Brewing Stronger Features: Dual-Teacher Distillation for Multispectral Earth Observation¶
Conference: CVPR 2026 arXiv: 2602.19863 Code: Project Page Area: Image Segmentation Keywords: Remote Sensing Foundation Model, Multispectral, Knowledge Distillation, Contrastive Learning, Dual-Teacher Training
TL;DR¶
This paper proposes DEO (Distillation for Earth Observation), a dual-teacher contrastive distillation framework that employs a multispectral self-distillation teacher to learn spectral representations and a frozen optical VFM teacher (DINOv3) to inject high-level semantic priors. The resulting single student network excels at both optical and multispectral remote sensing tasks, achieving state-of-the-art performance across semantic segmentation, change detection, and classification.
Background & Motivation¶
Background: Foundation models are transforming Earth Observation (EO). Large amounts of unlabeled data combined with flexible task adaptation make them especially valuable in annotation-scarce EO settings. However, given the diversity of EO sensors and modalities, training a single universal model is impractical; multiple specialized foundation models will coexist.
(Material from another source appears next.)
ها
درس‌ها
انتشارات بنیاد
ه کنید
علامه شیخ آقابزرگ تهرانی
Limitations of Prior Work: - Most EO pre-training relies on Masked Image Modeling (MIM), which emphasizes local reconstruction but offers limited control over global semantic structure - General-purpose VFMs (e.g., DINOv2/DINOv3) possess strong optical semantic priors but lack multispectral (MS) capability - Training MS foundation models from scratch is computationally expensive
Key Challenge: How can the strong optical semantic priors of VFMs be efficiently transferred to a multispectral student without compromising the learning of MS-specific information? Existing approaches (e.g., Copernicus-FM) combine MIM with VFM distillation, but the MIM objective is incompatible with the contrastive self-distillation objective of VFMs, resulting in weaker global semantic structure.
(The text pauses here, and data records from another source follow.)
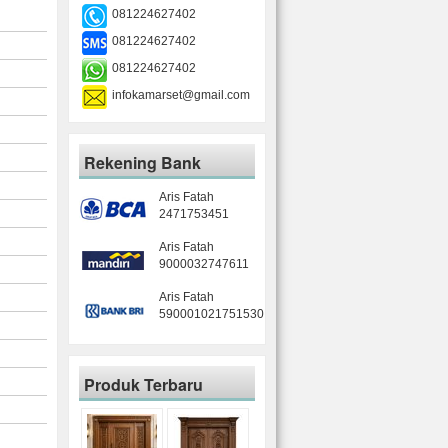
081224627402
081224627402
081224627402
infokamarset@gmail.com
Rekening Bank
Aris Fatah
2471753451
Aris Fatah
9000032747611
Aris Fatah
590001021751530
Produk Terbaru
Goal: Propose a pre-training strategy that enables strong performance when multispectral data is available, without sacrificing performance on optical-only tasks.
Key Insight: Align the pre-training objective of the student with that of the VFM teacher — if the VFM was trained with contrastive self-distillation, the student should be trained the same way, making latent feature space alignment more tractable.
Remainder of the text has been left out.